Bruce Antkowiak: “Why Law Schools Must Reform”.

The U.S. Law Degree: As immediately useful as “a Ph.d in Poetry”? Bruce Antkowiak, a storied Pennsylvania defense trial lawyer, ex-DOJ section chief and 1977 Harvard Law grad, is now a full-time law professor at Duquesne University. This op-ed piece, “Law Schools Must Reform“, appeared last week in the Pittsburgh-Post Gazette. Antkowiak’s piece is subtitled: “They need to leave the ivory tower–and teach practical lawyering.” Excerpts:

You would think that law schools would make fundamental changes to their programs in the wake of the job crisis, fearing that law degrees might someday be assessed like a Ph.D. in poetry — soul-satisfying but potentially impractical. A few have responded dramatically, but most have held fast to the traditional law school model or made superficial changes.
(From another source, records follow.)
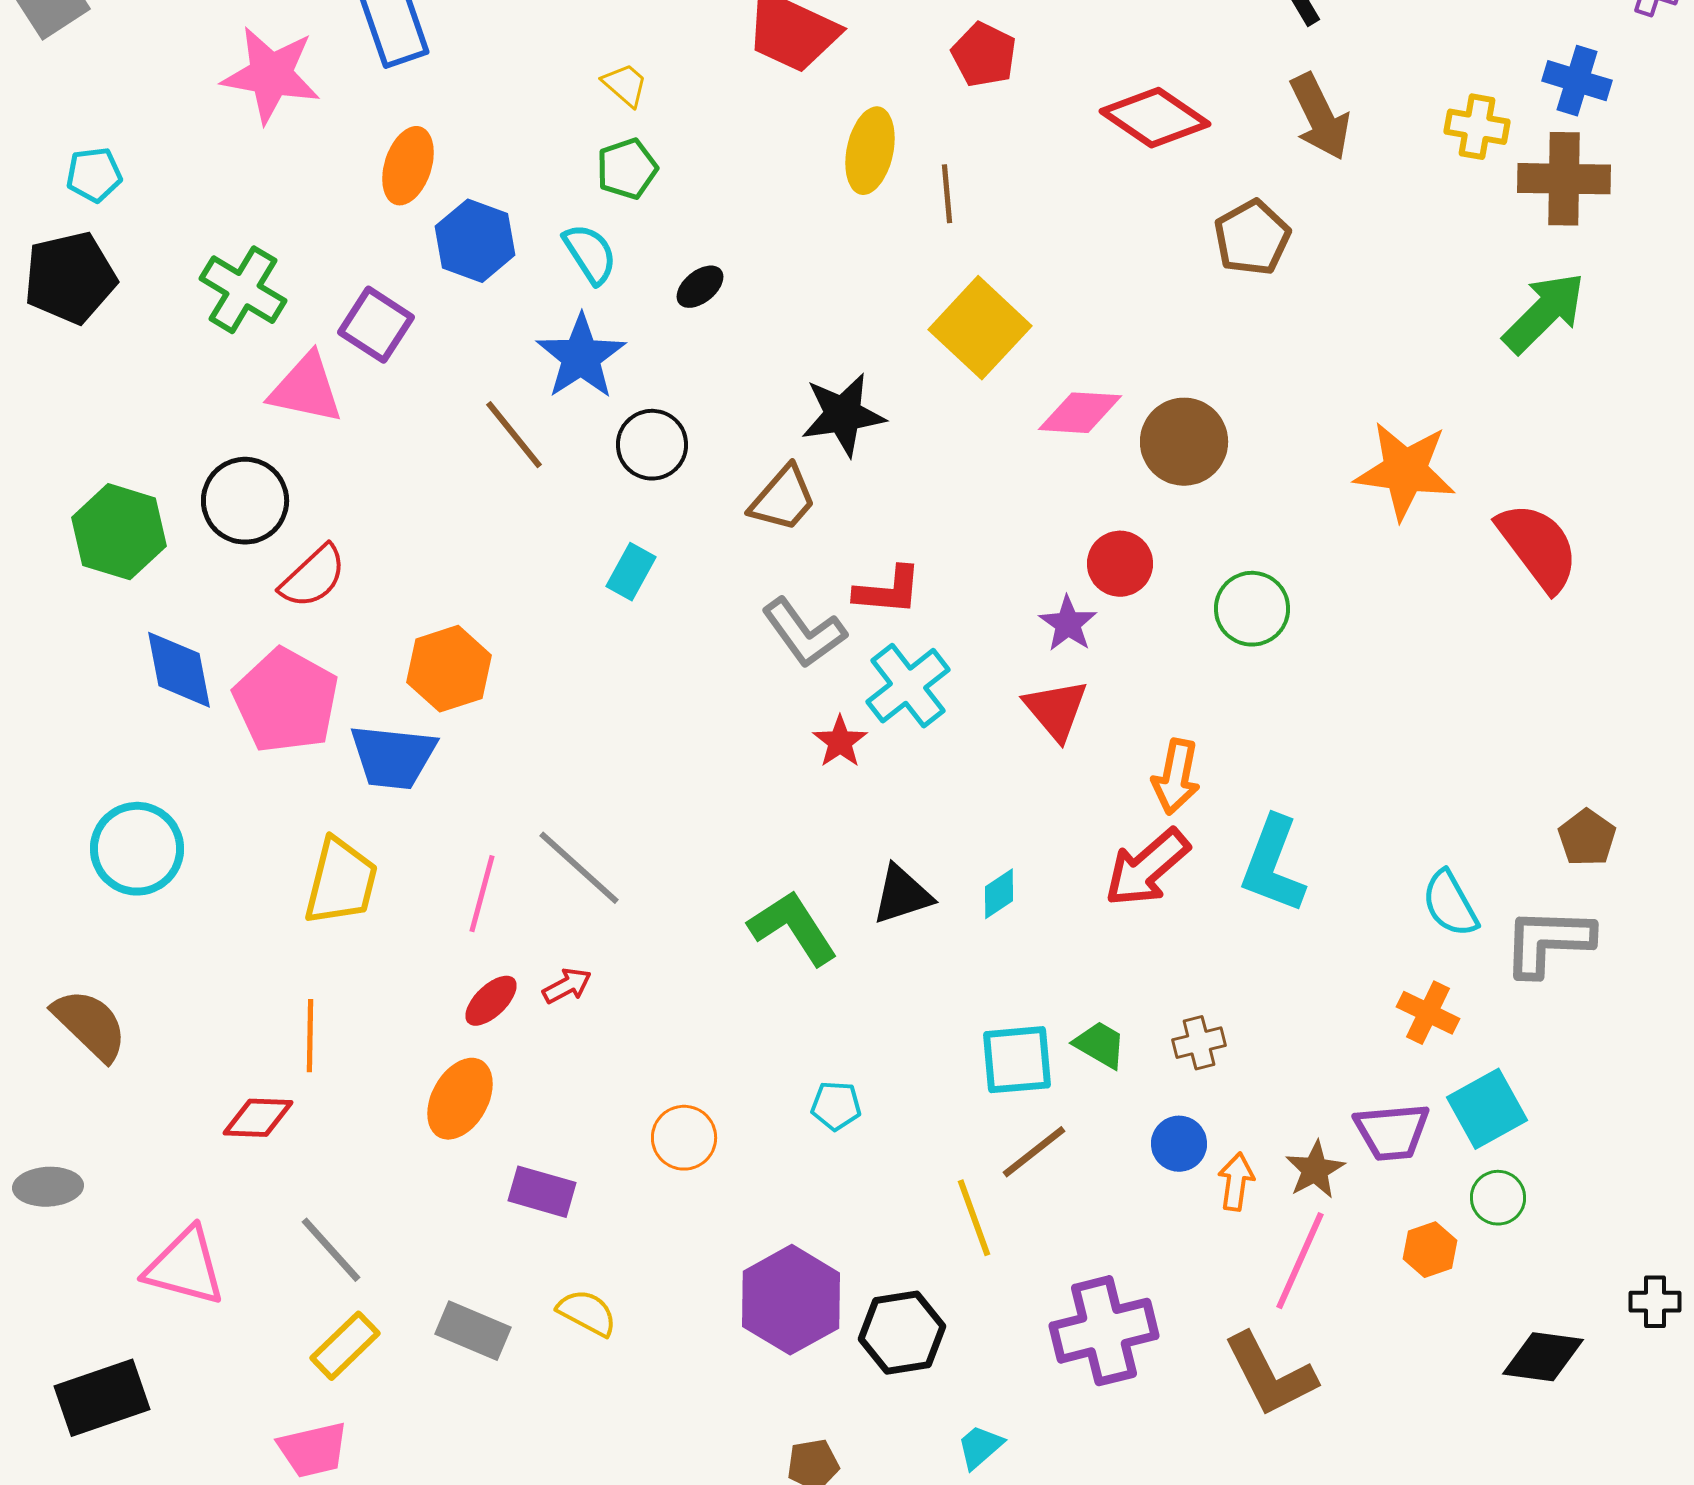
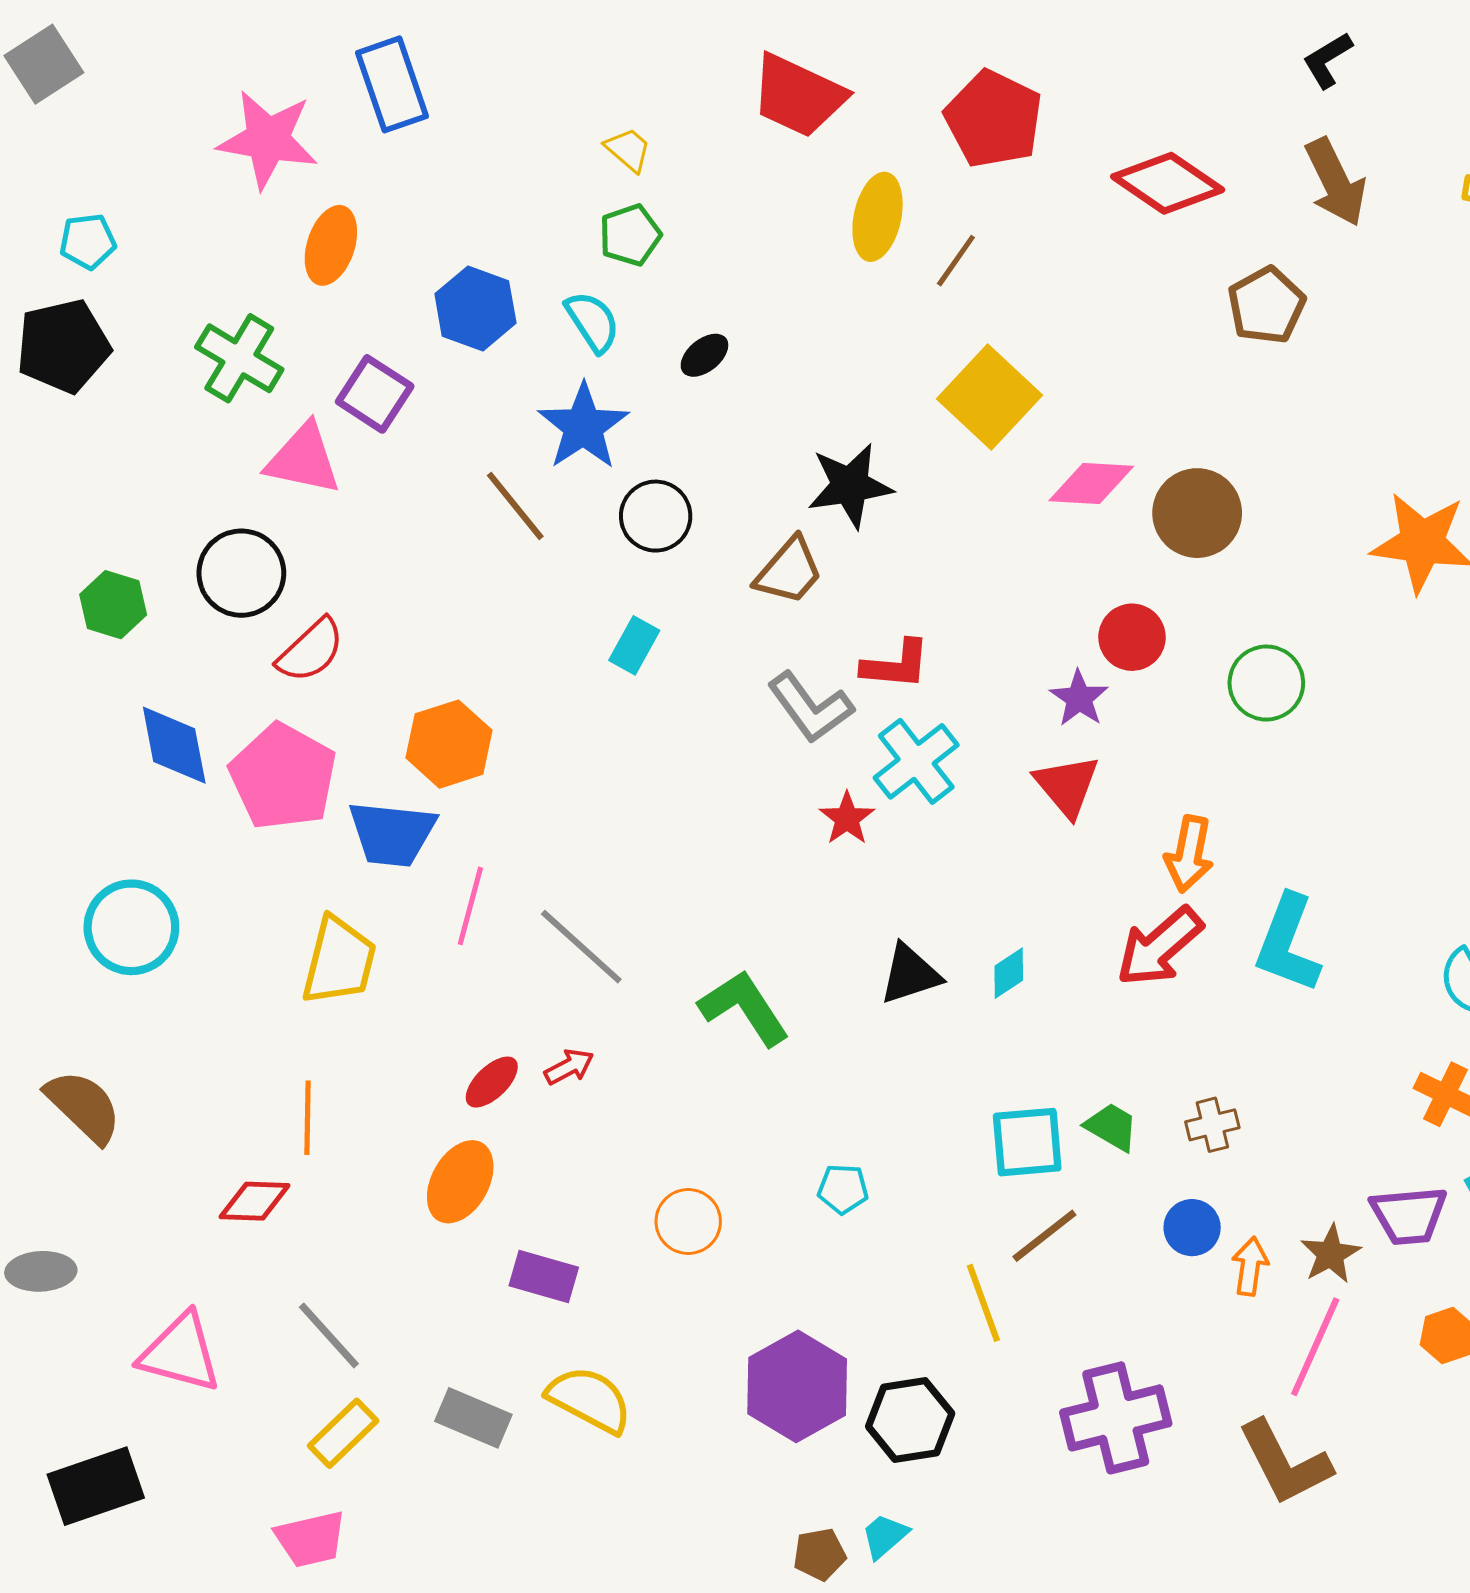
red pentagon: (984, 55) -> (994, 119), size x1.5
orange ellipse: (408, 166) -> (331, 245), moved
brown line: (947, 194) -> (956, 261), turned 40
green hexagon: (119, 532) -> (113, 605), size x0.7
pink line: (482, 894) -> (470, 906), moved
green L-shape: (793, 928) -> (744, 1008), moved
yellow semicircle: (587, 1313) -> (589, 1400), size x1.4
cyan trapezoid: (980, 1447) -> (885, 1536), moved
Why the resistance?

For many law schools, their institutional identity dictates that they be largely disconnected from the practice of law. This is done (I suppose) in the belief that we “in the academy” will thereby establish ourselves as an intellectual elite worthy of praise for the intricacy of our philosophical analysis.

The crisis in the law job market has not occurred because the world has miraculously become such an inherently just place that lawyers are no longer needed. The cries for justice remain as loud as ever. You can hear them no matter how high your ivory tower may rise.